Given information
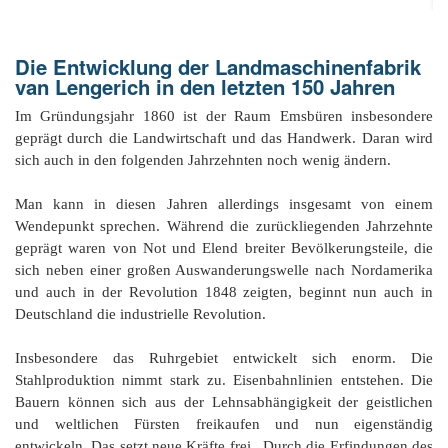
Or
Ke
bi
D
Bü
Bü
8
E
In
1
K
bi
&
Sc
Die Entwicklung der Landmaschinenfabrik
Si
E
B
1
Ah
1
Ak
van Lengerich in den letzten 150 Jahren
u
Ju
Ja
D
A
G
He
B
4
Im Gründungsjahr 1860 ist der Raum Emsbüren insbesondere
´s
1
Ja
D
geprägt durch die Landwirtschaft und das Handwerk. Daran wird
B
Ol
En
´
Be
Ja
Pa
In
sich auch in den folgenden Jahrzehnten noch wenig ändern.
Ke
i
E
Be
-
a
Dr
Tr
Mi
1
Or
A
Man kann in diesen Jahren allerdings insgesamt von einem
H
B
Ja
El
Jü
Wendepunkt sprechen. Während die zurückliegenden Jahrzehnte
Sc
Hi
Di
Ze
geprägt waren von Not und Elend breiter Bevölkerungsteile, die
B
E
B
1
M
E
&
Fr
in
sich neben einer großen Auswanderungswelle nach Nordamerika
Ja
Ch
1
in
El
E
Bü
und auch in der Revolution 1848 zeigten, beginnt nun auch in
Na
E
Ja
A
B
in
Deutschland die industrielle Revolution.
2
pu
Bü
Pf
B
B
E
G
Ja
a
Sc
D
2
Hi
Er
1
Insbesondere das Ruhrgebiet entwickelt sich enorm. Die
M
G
H
Ja
F
B
He
Stahlproduktion nimmt stark zu. Eisenbahnlinien entstehen. Die
Ka
Ni
W
He
Bauern können sich aus der Lehnsabhängigkeit der geistlichen
Di
He
im
D
K
in
di
Mo
und weltlichen Fürsten freikaufen und nun eigenständig
S
He
Ke
Ri
1
´t
El
entwickeln. Das setzt neue Kräfte frei. Durch die Erfindungen des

About this task
For every line above that includes the word "sich", return the line.

Final answer
sich auch in den folgenden Jahrzehnten noch wenig ändern.
sich neben einer großen Auswanderungswelle nach Nordamerika
Insbesondere das Ruhrgebiet entwickelt sich enorm. Die
Bauern können sich aus der Lehnsabhängigkeit der geistlichen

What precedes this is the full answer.